涙色に「またね」を乗せて

本来であれば湊と律樹が行くのが筋であるが、律樹が行くと言い出した時、穂花ちゃんが自分もついて行くと聞かなかったのだ。

よくよく考えてみると、二人は出来たてほやほやの恋人同士。少しの間にでも二人きりになりたいと思うのは当然のことだろう。

二人がかまくらから出て行ったから、必然的に私達も二人きりということになる。周囲から遮断された雪の部屋で、まだ半分程しか減っていない緑茶で唇を湿らせた。買いたての頃より幾分かぬるくなっていたけれど、さほど気になりはしなかった。

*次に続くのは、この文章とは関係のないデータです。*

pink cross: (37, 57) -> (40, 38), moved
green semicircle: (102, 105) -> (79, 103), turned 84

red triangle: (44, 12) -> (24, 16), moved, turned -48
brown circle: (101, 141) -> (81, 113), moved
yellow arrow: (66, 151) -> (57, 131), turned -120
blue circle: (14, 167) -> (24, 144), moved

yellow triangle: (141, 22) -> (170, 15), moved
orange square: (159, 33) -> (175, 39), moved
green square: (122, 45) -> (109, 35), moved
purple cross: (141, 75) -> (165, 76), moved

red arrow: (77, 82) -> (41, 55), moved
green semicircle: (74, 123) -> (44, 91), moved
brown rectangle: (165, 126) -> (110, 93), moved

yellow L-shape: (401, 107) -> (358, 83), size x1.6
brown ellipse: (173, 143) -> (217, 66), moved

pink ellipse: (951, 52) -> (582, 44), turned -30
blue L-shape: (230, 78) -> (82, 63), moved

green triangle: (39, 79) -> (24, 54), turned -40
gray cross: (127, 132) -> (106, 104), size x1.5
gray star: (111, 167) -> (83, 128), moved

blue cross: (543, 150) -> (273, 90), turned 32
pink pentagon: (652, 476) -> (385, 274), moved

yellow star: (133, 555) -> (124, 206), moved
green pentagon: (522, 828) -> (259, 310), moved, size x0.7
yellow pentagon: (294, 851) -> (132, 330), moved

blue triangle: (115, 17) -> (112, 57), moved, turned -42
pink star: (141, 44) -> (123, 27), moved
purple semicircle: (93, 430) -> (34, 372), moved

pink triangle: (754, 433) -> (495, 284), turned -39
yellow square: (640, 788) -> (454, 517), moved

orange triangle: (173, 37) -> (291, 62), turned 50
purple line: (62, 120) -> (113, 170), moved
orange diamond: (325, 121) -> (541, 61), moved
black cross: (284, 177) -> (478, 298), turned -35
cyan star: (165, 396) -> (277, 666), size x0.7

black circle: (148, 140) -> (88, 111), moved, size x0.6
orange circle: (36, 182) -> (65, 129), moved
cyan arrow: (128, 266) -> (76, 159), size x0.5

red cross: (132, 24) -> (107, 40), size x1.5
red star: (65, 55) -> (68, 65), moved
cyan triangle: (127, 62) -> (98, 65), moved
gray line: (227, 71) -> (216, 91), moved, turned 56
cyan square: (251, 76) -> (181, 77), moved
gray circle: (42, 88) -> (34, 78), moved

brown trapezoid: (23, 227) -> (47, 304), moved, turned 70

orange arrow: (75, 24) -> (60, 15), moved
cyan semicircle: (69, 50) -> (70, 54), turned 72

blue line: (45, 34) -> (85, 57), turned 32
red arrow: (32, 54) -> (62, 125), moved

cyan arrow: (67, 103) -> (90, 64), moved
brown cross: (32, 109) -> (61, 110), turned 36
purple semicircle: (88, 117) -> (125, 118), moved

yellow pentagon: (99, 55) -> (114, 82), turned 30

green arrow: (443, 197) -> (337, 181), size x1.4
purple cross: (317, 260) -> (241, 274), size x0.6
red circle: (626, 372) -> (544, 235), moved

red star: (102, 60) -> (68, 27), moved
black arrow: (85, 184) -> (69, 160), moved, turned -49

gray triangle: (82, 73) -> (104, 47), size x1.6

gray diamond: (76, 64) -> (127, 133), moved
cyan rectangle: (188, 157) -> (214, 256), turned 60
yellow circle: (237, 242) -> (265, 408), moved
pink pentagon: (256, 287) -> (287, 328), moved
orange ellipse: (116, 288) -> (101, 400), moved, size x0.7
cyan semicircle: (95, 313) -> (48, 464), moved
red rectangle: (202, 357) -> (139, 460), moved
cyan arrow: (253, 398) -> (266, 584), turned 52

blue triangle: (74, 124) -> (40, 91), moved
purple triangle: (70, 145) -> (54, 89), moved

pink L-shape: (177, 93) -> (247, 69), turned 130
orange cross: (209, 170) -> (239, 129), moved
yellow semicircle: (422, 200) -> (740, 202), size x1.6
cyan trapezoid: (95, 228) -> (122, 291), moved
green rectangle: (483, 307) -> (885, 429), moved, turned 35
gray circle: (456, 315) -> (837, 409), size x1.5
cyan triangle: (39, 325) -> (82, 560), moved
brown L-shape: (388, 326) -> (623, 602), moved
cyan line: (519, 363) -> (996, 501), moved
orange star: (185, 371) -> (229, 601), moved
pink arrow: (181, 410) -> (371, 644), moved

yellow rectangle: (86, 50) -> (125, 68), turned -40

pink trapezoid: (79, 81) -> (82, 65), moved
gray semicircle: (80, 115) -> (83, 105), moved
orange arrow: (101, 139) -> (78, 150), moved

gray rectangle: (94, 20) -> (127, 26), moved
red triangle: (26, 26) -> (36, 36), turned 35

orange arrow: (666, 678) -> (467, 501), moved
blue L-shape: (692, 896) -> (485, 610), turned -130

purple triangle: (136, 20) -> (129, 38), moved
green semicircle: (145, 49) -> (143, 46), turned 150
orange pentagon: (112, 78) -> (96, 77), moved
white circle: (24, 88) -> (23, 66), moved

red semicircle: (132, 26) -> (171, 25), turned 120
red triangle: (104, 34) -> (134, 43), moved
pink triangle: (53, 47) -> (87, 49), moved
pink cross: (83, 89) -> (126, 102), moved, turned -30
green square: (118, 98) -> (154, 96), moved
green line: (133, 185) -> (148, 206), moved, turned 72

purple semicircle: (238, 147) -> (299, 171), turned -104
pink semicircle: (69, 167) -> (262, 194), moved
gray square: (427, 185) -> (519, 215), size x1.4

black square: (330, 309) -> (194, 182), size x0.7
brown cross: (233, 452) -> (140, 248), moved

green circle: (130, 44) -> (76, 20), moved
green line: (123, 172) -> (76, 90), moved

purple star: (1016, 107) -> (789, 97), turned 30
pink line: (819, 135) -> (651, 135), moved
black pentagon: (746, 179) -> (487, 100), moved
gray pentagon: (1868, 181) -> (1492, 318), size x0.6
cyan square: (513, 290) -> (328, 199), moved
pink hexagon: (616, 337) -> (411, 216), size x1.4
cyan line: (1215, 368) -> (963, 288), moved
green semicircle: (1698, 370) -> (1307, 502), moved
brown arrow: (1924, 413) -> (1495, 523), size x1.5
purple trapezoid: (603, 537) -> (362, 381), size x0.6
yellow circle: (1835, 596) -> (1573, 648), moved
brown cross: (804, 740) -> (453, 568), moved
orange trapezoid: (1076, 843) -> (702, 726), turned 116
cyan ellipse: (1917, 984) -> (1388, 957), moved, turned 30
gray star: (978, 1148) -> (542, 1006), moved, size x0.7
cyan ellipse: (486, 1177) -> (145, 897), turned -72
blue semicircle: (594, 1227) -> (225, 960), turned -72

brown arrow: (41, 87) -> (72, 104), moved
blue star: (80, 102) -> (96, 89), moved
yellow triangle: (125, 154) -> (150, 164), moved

二人きりなんてもう慣れっこだが、関係性が今までとは違う分、心臓がそわそわと忙しない。

お菓子ももう残っておらず、手慰みに髪を指先にくるくると巻き付ける。持て余したこの感情を、吐き出す先が欲しかった。

彼氏彼女になったからといって、何もいきなり急展開が起こったりはしない。以前と殆ど変わらない気楽な関係性。ただそこに、時折微熱が零れるだけで。

ほう、と小さく息を吐く。それは白濁としていて、軋むような寒さの冷徹さを教えてくれた。本来なら寒さを口実に身を寄せ合うのが筋だろうが、それにはまだ、羞恥が勝る。


ふと、穂花ちゃんは、私達を二人きりにする為にわざわざ買い出しに出たのではないかと夢想した。勿論、そこに一切の下心が無かったとは言い切れたい。けれど、何にせよ今は絶好の機会なのではないか。

視線を横に向けると、アクアマリンの瞳がかち合った。私の半開きの唇に、どうしたのこ小首を傾げる。その気の抜けた笑みを見られるのは世界中で私だけだと思うと、胸がほんのり暖かくなった。


「あのね……」


「うん」




ごめん湊。と心の中だけで告げてから、声を絞り出す。